Kobe Bryant’s widow said she pleaded with the Los Angeles County sheriff to make sure no one takes photographs from the site of the 2020 helicopter crash that killed the basketball star, and he reassured that the area had been secured
Kobe Bryant s widow said she pleaded with the Los Angeles County sheriff to make sure no one takes photographs from the site of the 2020 helicopter crash that killed the basketball star, and he reassured that the area had been secured, court documents say.
After Sheriff Alex Villanueva confirmed her husband, their teenage daughter, along with seven others, were killed, he asked Vanessa Bryant if he could do anything for her, according to a transcript of a deposition detailed in a New York Times report Saturday on her lawsuit against Los Angeles County.
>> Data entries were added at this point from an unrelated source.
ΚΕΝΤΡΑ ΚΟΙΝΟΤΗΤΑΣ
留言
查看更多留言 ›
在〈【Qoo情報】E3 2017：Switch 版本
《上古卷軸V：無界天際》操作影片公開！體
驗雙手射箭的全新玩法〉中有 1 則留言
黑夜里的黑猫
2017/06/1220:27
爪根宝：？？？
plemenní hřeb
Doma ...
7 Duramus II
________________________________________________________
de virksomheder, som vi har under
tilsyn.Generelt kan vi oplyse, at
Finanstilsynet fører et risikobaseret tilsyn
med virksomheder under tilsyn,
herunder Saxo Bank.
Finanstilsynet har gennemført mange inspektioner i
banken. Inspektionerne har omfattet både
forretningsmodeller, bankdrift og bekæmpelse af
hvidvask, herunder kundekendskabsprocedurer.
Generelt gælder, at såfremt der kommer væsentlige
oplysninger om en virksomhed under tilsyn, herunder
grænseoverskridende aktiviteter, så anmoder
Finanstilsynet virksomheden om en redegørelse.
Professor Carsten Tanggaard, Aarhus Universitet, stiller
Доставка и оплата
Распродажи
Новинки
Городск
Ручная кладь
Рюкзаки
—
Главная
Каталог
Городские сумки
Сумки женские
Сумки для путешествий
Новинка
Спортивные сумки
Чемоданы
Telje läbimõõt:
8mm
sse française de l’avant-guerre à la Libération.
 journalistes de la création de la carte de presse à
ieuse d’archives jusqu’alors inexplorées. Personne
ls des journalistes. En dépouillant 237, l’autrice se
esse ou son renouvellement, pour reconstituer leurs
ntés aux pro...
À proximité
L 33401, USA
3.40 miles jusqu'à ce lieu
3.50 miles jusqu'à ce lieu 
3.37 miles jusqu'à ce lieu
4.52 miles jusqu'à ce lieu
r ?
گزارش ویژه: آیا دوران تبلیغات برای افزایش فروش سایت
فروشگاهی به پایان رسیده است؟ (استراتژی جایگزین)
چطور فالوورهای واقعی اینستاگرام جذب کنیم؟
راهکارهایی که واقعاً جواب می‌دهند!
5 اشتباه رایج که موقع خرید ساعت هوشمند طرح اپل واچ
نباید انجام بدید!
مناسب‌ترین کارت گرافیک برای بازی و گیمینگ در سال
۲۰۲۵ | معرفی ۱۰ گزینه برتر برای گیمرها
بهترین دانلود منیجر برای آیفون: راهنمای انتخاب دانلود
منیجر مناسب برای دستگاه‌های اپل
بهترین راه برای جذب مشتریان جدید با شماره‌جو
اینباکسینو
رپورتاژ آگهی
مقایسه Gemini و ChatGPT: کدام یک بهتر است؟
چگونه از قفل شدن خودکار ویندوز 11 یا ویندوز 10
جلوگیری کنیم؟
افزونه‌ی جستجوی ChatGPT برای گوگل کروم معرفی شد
“And I said: ‘If you can’t bring my husband and baby back, please make sure that no one takes photographs of them. Please secure the area,’” Vanessa Bryant said during the deposition. “And he said: ‘I will.’ And I said: ‘No, I need you to get on the phone right now and I need you to make sure you secure the area.’”
Villanueva, she said, excused himself momentarily and reassured her the area had been secured when he came back.
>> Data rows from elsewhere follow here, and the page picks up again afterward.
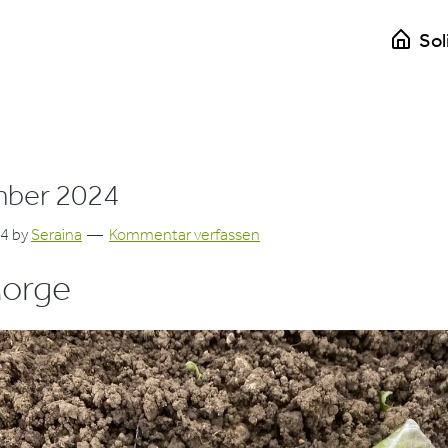
Sol
mber 2024
24
by
Seraina
Kommentar verfassen
orge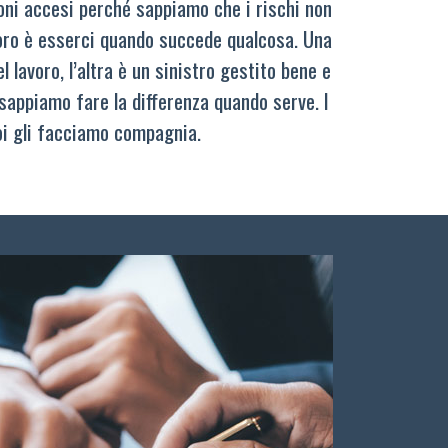
oni accesi perché sappiamo che i rischi non
oro è esserci quando succede qualcosa. Una
 lavoro, l’altra è un sinistro gestito bene e
sappiamo fare la differenza quando serve. I
oi gli facciamo compagnia.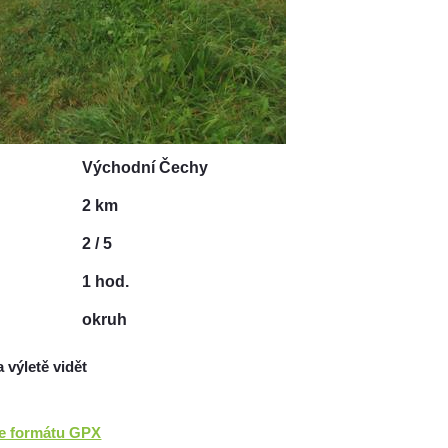
Východní Čechy
2 km
2 / 5
1 hod.
okruh
a výletě vidět
ve formátu GPX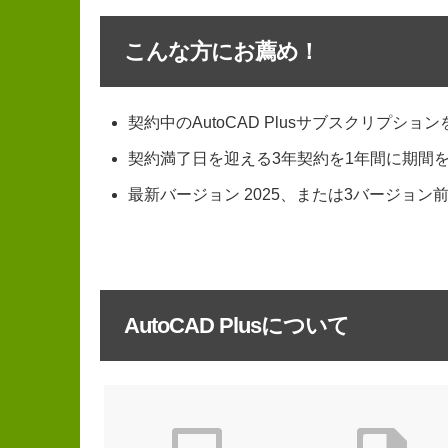
こんな方にお薦め！
契約中のAutoCAD Plusサブスクリプ
契約満了日を迎える3年契約を1年間に期間
最新バージョン 2025、または3バージョン前
AutoCAD Plusについて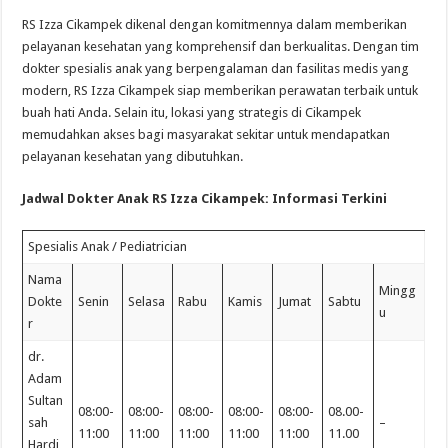
RS Izza Cikampek dikenal dengan komitmennya dalam memberikan
pelayanan kesehatan yang komprehensif dan berkualitas. Dengan tim
dokter spesialis anak yang berpengalaman dan fasilitas medis yang
modern, RS Izza Cikampek siap memberikan perawatan terbaik untuk
buah hati Anda. Selain itu, lokasi yang strategis di Cikampek
memudahkan akses bagi masyarakat sekitar untuk mendapatkan
pelayanan kesehatan yang dibutuhkan.
Jadwal Dokter Anak RS Izza Cikampek: Informasi Terkini
Spesialis Anak / Pediatrician
Nama
Mingg
Dokte
Senin
Selasa
Rabu
Kamis
Jumat
Sabtu
u
r
dr.
Adam
Sultan
08:00-
08:00-
08:00-
08:00-
08:00-
08.00-
sah
–
11:00
11:00
11:00
11:00
11:00
11.00
Hardi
A message seeking comments from Villanueva has not been returned.
Bryant, whose federal lawsuit against the county alleges invasion of privacy, has claimed in court papers that she has experienced “severe emotional distress” that has compounded the trauma of losing her husband and 13-year-old daughter, Gianna The lawsuit contends first responders, including firefighters and sheriff’s deputies, shared photographs of Kobe Bryant’s body with a bartender and passed around “gratuitous photos of the dead children, parents and coaches.”
Kobe Bryant and the others were killed Jan. 26, 2020, when the helicopter they were aboard, on their way to a girls basketball tournament, crashed in the hills west of Los Angeles amid foggy weather. Federal safety officials blamed pilot error for the wreck.
Los Angeles County is seeking to compel psychiatric evaluations for Vanessa Bryant and others to determine if they truly suffered emotional distress. Bryant’s lawyers argue in court filings that the examinations are “cruel” while the county contends the examinations are “a routine part of the discovery process.”